Source records:
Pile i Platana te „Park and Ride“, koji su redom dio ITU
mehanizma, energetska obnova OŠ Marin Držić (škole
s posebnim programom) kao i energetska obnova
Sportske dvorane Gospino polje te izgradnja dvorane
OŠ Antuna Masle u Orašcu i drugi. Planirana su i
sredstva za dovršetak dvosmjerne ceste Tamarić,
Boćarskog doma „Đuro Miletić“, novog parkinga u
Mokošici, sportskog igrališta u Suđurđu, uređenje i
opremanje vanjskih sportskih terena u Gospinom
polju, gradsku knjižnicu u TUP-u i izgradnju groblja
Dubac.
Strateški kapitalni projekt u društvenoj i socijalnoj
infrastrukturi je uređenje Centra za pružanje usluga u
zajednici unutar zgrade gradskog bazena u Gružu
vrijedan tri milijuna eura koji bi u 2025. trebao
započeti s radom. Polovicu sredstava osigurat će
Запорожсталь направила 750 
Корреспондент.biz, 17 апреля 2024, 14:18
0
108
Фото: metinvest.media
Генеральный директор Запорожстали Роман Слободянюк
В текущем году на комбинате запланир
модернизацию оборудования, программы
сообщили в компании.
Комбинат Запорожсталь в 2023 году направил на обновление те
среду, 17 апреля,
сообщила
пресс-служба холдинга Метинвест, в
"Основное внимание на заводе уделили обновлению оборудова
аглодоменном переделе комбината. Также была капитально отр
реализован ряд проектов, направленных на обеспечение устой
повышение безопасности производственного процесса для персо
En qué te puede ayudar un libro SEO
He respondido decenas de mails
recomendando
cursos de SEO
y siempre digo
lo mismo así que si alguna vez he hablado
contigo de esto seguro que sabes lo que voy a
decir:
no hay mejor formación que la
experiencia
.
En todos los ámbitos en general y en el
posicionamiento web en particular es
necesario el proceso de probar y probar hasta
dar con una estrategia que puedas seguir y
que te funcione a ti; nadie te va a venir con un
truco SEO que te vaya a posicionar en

- [TASK REQUIREMENTS] Copy, character for character, the lines from the line that holds "Комбинат Запорожсталь в" through the final line of the records above.

- [RESPONSE]
Комбинат Запорожсталь в 2023 году направил на обновление те
среду, 17 апреля,
сообщила
пресс-служба холдинга Метинвест, в
"Основное внимание на заводе уделили обновлению оборудова
аглодоменном переделе комбината. Также была капитально отр
реализован ряд проектов, направленных на обеспечение устой
повышение безопасности производственного процесса для персо
En qué te puede ayudar un libro SEO
He respondido decenas de mails
recomendando
cursos de SEO
y siempre digo
lo mismo así que si alguna vez he hablado
contigo de esto seguro que sabes lo que voy a
decir:
no hay mejor formación que la
experiencia
.
En todos los ámbitos en general y en el
posicionamiento web en particular es
necesario el proceso de probar y probar hasta
dar con una estrategia que puedas seguir y
que te funcione a ti; nadie te va a venir con un
truco SEO que te vaya a posicionar en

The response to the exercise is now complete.